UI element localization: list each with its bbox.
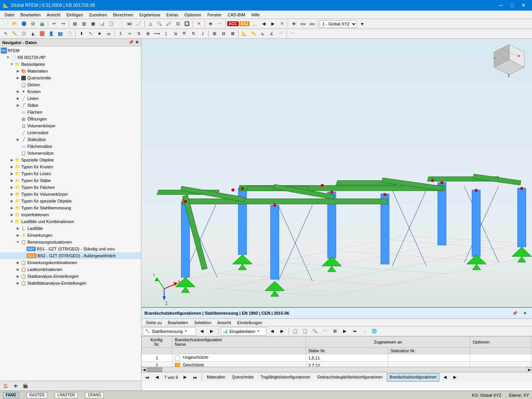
tb-table[interactable]: ▤ — [71, 20, 79, 28]
nav-close-button[interactable]: ✕ — [135, 40, 139, 45]
data-prev[interactable]: ◀ — [268, 327, 276, 336]
tb-new[interactable]: 📄 — [2, 20, 10, 28]
tree-ewkombi[interactable]: ▶ 📋 Einwirkungskombinationen — [0, 259, 141, 266]
tb2-angle[interactable]: ∠ — [268, 30, 276, 38]
tree-volumkoerper[interactable]: ◻ Volumenkörper — [0, 122, 141, 129]
tree-einwirkungen[interactable]: ▶ ⚡ Einwirkungen — [0, 232, 141, 239]
tb2-person2[interactable]: 👥 — [56, 30, 65, 38]
tb2-load5[interactable]: ⟿ — [153, 30, 161, 38]
tree-lastfaelle-header[interactable]: ▼ 📁 Lastfälle und Kombinationen — [0, 218, 141, 225]
hscroll-thumb[interactable] — [147, 367, 162, 372]
panel-menu-ansicht[interactable]: Ansicht — [214, 320, 234, 325]
tree-project[interactable]: ▼ 📄 KB 001729.rf6* — [0, 54, 141, 61]
tb-arrow-left[interactable]: ◀ — [260, 20, 268, 28]
tree-basisobjekte[interactable]: ▼ 📁 Basisobjekte — [0, 61, 141, 68]
tree-bs2[interactable]: ACC BS2 - GZT (STR/GEO) - Außergewöhnlic… — [0, 252, 141, 259]
panel-menu-goteto[interactable]: Gehe zu — [143, 320, 165, 325]
panel-menu-einstellungen[interactable]: Einstellungen — [234, 320, 265, 325]
maximize-button[interactable]: □ — [507, 0, 518, 11]
tree-bemsit[interactable]: ▼ 📋 Bemessungssituationen — [0, 239, 141, 245]
data-next[interactable]: ▶ — [278, 327, 286, 336]
page-prev[interactable]: ◀ — [153, 373, 161, 382]
status-fang[interactable]: FANG — [3, 392, 19, 398]
status-lraster[interactable]: LRASTER — [55, 392, 78, 398]
menu-ansicht[interactable]: Ansicht — [44, 12, 63, 18]
tree-typen-spez[interactable]: ▶ 📁 Typen für spezielle Objekte — [0, 198, 141, 204]
tb-dots[interactable]: ⋯ — [215, 20, 224, 28]
tb2-block[interactable]: 🧱 — [38, 30, 46, 38]
tree-staebe[interactable]: ▶ ╱ Stäbe — [0, 102, 141, 109]
pt-btn5[interactable]: ⊞ — [331, 327, 339, 336]
tb-cross[interactable]: ✕ — [195, 20, 203, 28]
hscroll[interactable]: ◀ ▶ — [141, 367, 532, 372]
menu-optionen[interactable]: Optionen — [181, 12, 204, 18]
tb-table6[interactable]: 📄 — [116, 20, 125, 28]
tb2-pen[interactable]: ✏️ — [11, 30, 19, 38]
pt-btn9[interactable]: 🌐 — [370, 327, 378, 336]
pt-btn3[interactable]: 🔍 — [311, 327, 319, 336]
menu-zuordnen[interactable]: Zuordnen — [86, 12, 110, 18]
tb-sc[interactable]: SC — [125, 20, 134, 28]
tb2-more2[interactable]: ⋯ — [277, 30, 285, 38]
status-raster[interactable]: RASTER — [27, 392, 48, 398]
tree-imperfektionen[interactable]: ▶ 📁 Imperfektionen — [0, 211, 141, 218]
tree-typen-knoten[interactable]: ▶ 📁 Typen für Knoten — [0, 163, 141, 170]
tb2-load10[interactable]: ⤸ — [198, 30, 207, 38]
tree-typen-linien[interactable]: ▶ 📁 Typen für Linien — [0, 170, 141, 177]
tree-volumsaetze[interactable]: 📋 Volumensätze — [0, 150, 141, 157]
tb-settings[interactable]: ⚙️ — [29, 20, 37, 28]
tb-table5[interactable]: 📋 — [107, 20, 116, 28]
tb2-arrow-d[interactable]: ⬇ — [77, 30, 86, 38]
pt-btn7[interactable]: ⮕ — [350, 327, 359, 336]
tb-xxx[interactable]: xxx — [299, 20, 307, 28]
tb-zoom-out[interactable]: 🔎 — [165, 20, 173, 28]
tb2-load2[interactable]: ⇨ — [125, 30, 134, 38]
tb2-clock[interactable]: 🕐 — [65, 30, 74, 38]
design-prev[interactable]: ◀ — [198, 327, 206, 336]
tab-gebrauch[interactable]: Gebrauchstauglichkeitskonfigurationen — [315, 373, 385, 382]
tree-typen-staebe[interactable]: ▶ 📁 Typen für Stäbe — [0, 177, 141, 184]
tab-querschnitte[interactable]: Querschnitte — [230, 373, 256, 382]
tree-stabsaetze[interactable]: ▶ ╱ Stabsätze — [0, 136, 141, 143]
tb-table4[interactable]: 📊 — [98, 20, 106, 28]
menu-bearbeiten[interactable]: Bearbeiten — [17, 12, 44, 18]
tree-querschnitte[interactable]: ▶ ⬛ Querschnitte — [0, 74, 141, 81]
nav-icon3[interactable]: 🎬 — [21, 382, 30, 390]
tb2-load4[interactable]: ⊕ — [144, 30, 152, 38]
tb-table3[interactable]: ▦ — [89, 20, 97, 28]
nav-icon1[interactable]: 🏠 — [2, 382, 10, 390]
tb2-star[interactable]: ★ — [95, 30, 104, 38]
tb-undo[interactable]: ↩ — [50, 20, 58, 28]
tb2-load1[interactable]: ⇩ — [116, 30, 125, 38]
tab-prev[interactable]: ◀ — [441, 373, 449, 382]
tab-materialien[interactable]: Materialien — [204, 373, 228, 382]
table-row[interactable]: 2 Geschützte 2,7,12 — [142, 362, 532, 367]
xyz-select[interactable]: 1 - Global XYZ — [320, 20, 357, 28]
tree-typen-vk[interactable]: ▶ 📁 Typen für Volumenkörper — [0, 191, 141, 198]
hscroll-track[interactable] — [147, 367, 527, 372]
tb2-load3[interactable]: ↯ — [135, 30, 143, 38]
close-button[interactable]: ✕ — [518, 0, 529, 11]
viewport[interactable]: Y X Z — [141, 39, 532, 391]
page-first[interactable]: ⏮ — [143, 373, 151, 382]
tb-view1[interactable]: 👁 — [290, 20, 298, 28]
tb2-more3[interactable]: ⋯ — [288, 30, 297, 38]
tree-rfem[interactable]: RF RFEM — [0, 47, 141, 54]
menu-extras[interactable]: Extras — [163, 12, 181, 18]
tab-next[interactable]: ▶ — [451, 373, 459, 382]
tb2-measure3[interactable]: ⊾ — [258, 30, 267, 38]
design-next[interactable]: ▶ — [207, 327, 216, 336]
menu-fenster[interactable]: Fenster — [204, 12, 225, 18]
tb2-load9[interactable]: ↻ — [189, 30, 198, 38]
tree-dicken[interactable]: 📋 Dicken — [0, 81, 141, 88]
tb-open[interactable]: 📂 — [11, 20, 19, 28]
tb2-load7[interactable]: ⇲ — [171, 30, 179, 38]
tb2-shapes[interactable]: ⬡ — [20, 30, 28, 38]
tab-tragfaehigkeit[interactable]: Tragfähigkeitskonfigurationen — [258, 373, 313, 382]
hscroll-left[interactable]: ◀ — [141, 367, 147, 372]
tree-knoten[interactable]: ▶ • Knoten — [0, 88, 141, 95]
tb-triangle[interactable]: △ — [146, 20, 155, 28]
pt-btn2[interactable]: 📋 — [301, 327, 309, 336]
tb-table2[interactable]: ▥ — [80, 20, 88, 28]
menu-cadbim[interactable]: CAD-BIM — [225, 12, 248, 18]
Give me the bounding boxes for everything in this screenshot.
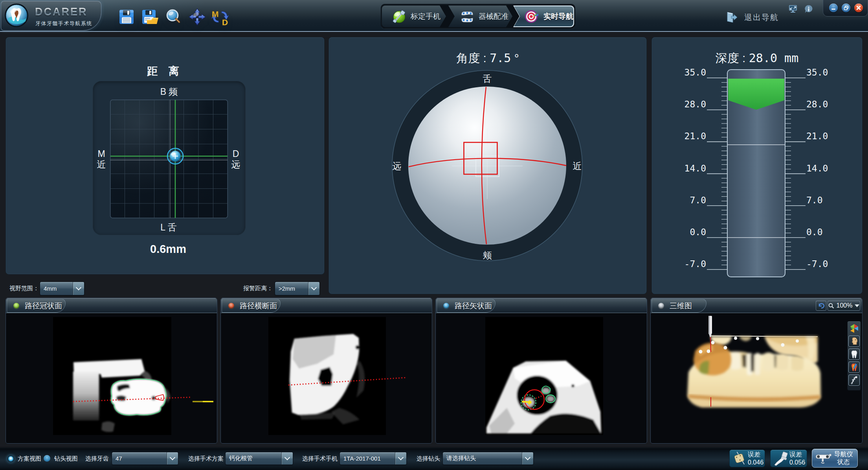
head-icon xyxy=(850,337,859,346)
sagittal-image-area[interactable] xyxy=(436,313,646,443)
error-label: 误差 xyxy=(748,451,763,459)
view-range-value: 4mm xyxy=(40,285,73,292)
path-sagittal-panel: 路径矢状面 xyxy=(435,298,647,444)
zoom-button[interactable] xyxy=(164,7,183,26)
angle-left-label: 远 xyxy=(387,160,407,172)
status-dot-gray xyxy=(658,303,664,309)
tooth-icon xyxy=(850,350,859,359)
move-icon xyxy=(189,8,206,26)
drill-view-label: 钻头视图 xyxy=(54,455,78,463)
tooth-drill-view-button[interactable] xyxy=(848,361,860,373)
coronal-image-area[interactable] xyxy=(6,313,217,443)
undo-rotate-icon xyxy=(818,302,825,309)
svg-text:35.0: 35.0 xyxy=(806,67,828,77)
svg-text:0.0: 0.0 xyxy=(806,227,823,237)
tooth-view-button[interactable] xyxy=(848,348,860,360)
panel-tab[interactable]: 路径矢状面 xyxy=(437,299,495,313)
tooth-select[interactable]: 47 xyxy=(112,452,178,465)
panel-title: 路径矢状面 xyxy=(455,301,492,311)
slices-view-button[interactable] xyxy=(848,323,860,334)
drill-select[interactable]: 请选择钻头 xyxy=(442,452,534,465)
chevron-down-icon xyxy=(308,282,319,295)
svg-text:0.0: 0.0 xyxy=(690,227,706,237)
distance-right-axis-cn: 远 xyxy=(228,159,244,171)
sensor-plate-icon xyxy=(730,451,748,466)
status-dot-blue xyxy=(443,303,449,309)
help-bubble-icon[interactable] xyxy=(804,4,813,15)
plan-select[interactable]: 钙化根管 xyxy=(225,452,293,465)
threed-panel: 三维图 100% xyxy=(650,298,862,444)
tooth-select-value: 47 xyxy=(112,455,167,462)
svg-text:21.0: 21.0 xyxy=(684,131,706,141)
svg-text:7.0: 7.0 xyxy=(690,195,706,205)
status-dot-green xyxy=(13,303,19,309)
alarm-distance-value: >2mm xyxy=(275,285,308,292)
distance-panel-title: 距 离 xyxy=(6,64,325,78)
panel-title: 路径横断面 xyxy=(240,301,277,311)
plan-select-label: 选择手术方案 xyxy=(188,455,224,463)
distance-value: 0.6mm xyxy=(6,243,331,256)
exit-navigation-button[interactable]: 退出导航 xyxy=(726,10,779,24)
exit-navigation-label: 退出导航 xyxy=(744,12,779,23)
zoom-level-select[interactable]: 100% xyxy=(828,300,860,311)
handpiece-calibration-icon xyxy=(392,9,406,24)
reset-view-button[interactable] xyxy=(816,300,826,311)
display-switch-icon[interactable] xyxy=(789,4,798,15)
tab-handpiece-calibration[interactable]: 标定手机 xyxy=(382,6,446,27)
distance-grid xyxy=(110,100,228,220)
svg-text:28.0: 28.0 xyxy=(806,99,828,109)
target-ball-icon xyxy=(167,148,183,164)
alarm-distance-select[interactable]: >2mm xyxy=(275,282,320,295)
panel-tab[interactable]: 路径横断面 xyxy=(222,299,281,313)
svg-text:-7.0: -7.0 xyxy=(806,259,828,269)
close-button[interactable] xyxy=(854,4,863,12)
svg-text:14.0: 14.0 xyxy=(684,163,706,173)
svg-text:21.0: 21.0 xyxy=(806,131,828,141)
error-value: 0.046 xyxy=(748,459,763,466)
save-icon xyxy=(118,9,135,25)
angle-panel-title: 角度 : 7.5 ° xyxy=(328,50,647,66)
handpiece-select[interactable]: 1TA-2017-001 xyxy=(339,452,407,465)
angle-right-label: 近 xyxy=(567,160,587,172)
pin-view-button[interactable] xyxy=(848,374,860,386)
sensor-error-button[interactable]: 误差 0.046 xyxy=(729,450,765,467)
plan-view-radio[interactable] xyxy=(7,455,15,463)
handpiece-error-button[interactable]: 误差 0.056 xyxy=(770,450,807,467)
navigator-status-line2: 状态 xyxy=(833,458,854,466)
svg-text:35.0: 35.0 xyxy=(684,67,706,77)
restore-button[interactable] xyxy=(842,4,850,12)
head-view-button[interactable] xyxy=(848,335,860,347)
panel-tab[interactable]: 三维图 xyxy=(651,299,707,313)
distance-right-axis-letter: D xyxy=(228,149,244,159)
save-button[interactable] xyxy=(117,7,136,26)
tab-instrument-registration[interactable]: 器械配准 xyxy=(448,6,512,27)
view-range-select[interactable]: 4mm xyxy=(40,282,84,295)
depth-gauge: 35.035.028.028.021.021.014.014.07.07.00.… xyxy=(668,63,864,285)
svg-text:14.0: 14.0 xyxy=(806,163,828,173)
angle-value: 7.5 xyxy=(490,51,511,65)
axial-image-area[interactable] xyxy=(221,313,431,443)
drill-select-value: 请选择钻头 xyxy=(443,455,522,462)
move-button[interactable] xyxy=(188,7,207,26)
drill-view-radio[interactable] xyxy=(44,455,50,462)
angle-sphere xyxy=(387,65,587,268)
status-dot-red xyxy=(228,303,234,309)
svg-text:M: M xyxy=(212,9,219,18)
save-as-button[interactable] xyxy=(141,7,160,26)
app-logo-icon xyxy=(4,3,29,28)
error-text: 误差 0.056 xyxy=(789,451,805,466)
chevron-down-icon xyxy=(855,304,859,307)
navigator-status-button[interactable]: 导航仪 状态 xyxy=(812,449,858,468)
panel-title: 三维图 xyxy=(670,301,692,311)
minimize-button[interactable] xyxy=(829,4,838,12)
md-switch-button[interactable]: M D xyxy=(211,7,229,26)
instrument-registration-icon xyxy=(460,9,474,24)
slices-icon xyxy=(849,323,859,334)
threed-toolbar xyxy=(847,321,861,391)
panel-tab[interactable]: 路径冠状面 xyxy=(7,299,66,313)
handpiece-select-label: 选择手术手机 xyxy=(302,455,338,463)
tab-realtime-navigation[interactable]: 实时导航 xyxy=(513,6,574,27)
pin-icon xyxy=(850,376,859,385)
angle-top-label: 舌 xyxy=(477,73,497,85)
threed-view-area[interactable] xyxy=(651,313,862,443)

┄┄┄┄┄┄

WHAT IS NEEDED: Read the listing. Report every line that includes the word "select".

SOLUTION TO THIS EXERCISE:
xyz-select[interactable]: 1 - Global XYZ — [320, 20, 357, 28]
tooth-select[interactable]: 47 xyxy=(112,452,178,465)
drill-select[interactable]: 请选择钻头 xyxy=(442,452,534,465)
plan-select[interactable]: 钙化根管 xyxy=(225,452,293,465)
tooth-select-value: 47 xyxy=(112,455,167,462)
plan-select-label: 选择手术方案 xyxy=(188,455,224,463)
zoom-level-select[interactable]: 100% xyxy=(828,300,860,311)
alarm-distance-select[interactable]: >2mm xyxy=(275,282,320,295)
handpiece-select[interactable]: 1TA-2017-001 xyxy=(339,452,407,465)
view-range-select[interactable]: 4mm xyxy=(40,282,84,295)
drill-select-value: 请选择钻头 xyxy=(443,455,522,462)
handpiece-select-label: 选择手术手机 xyxy=(302,455,338,463)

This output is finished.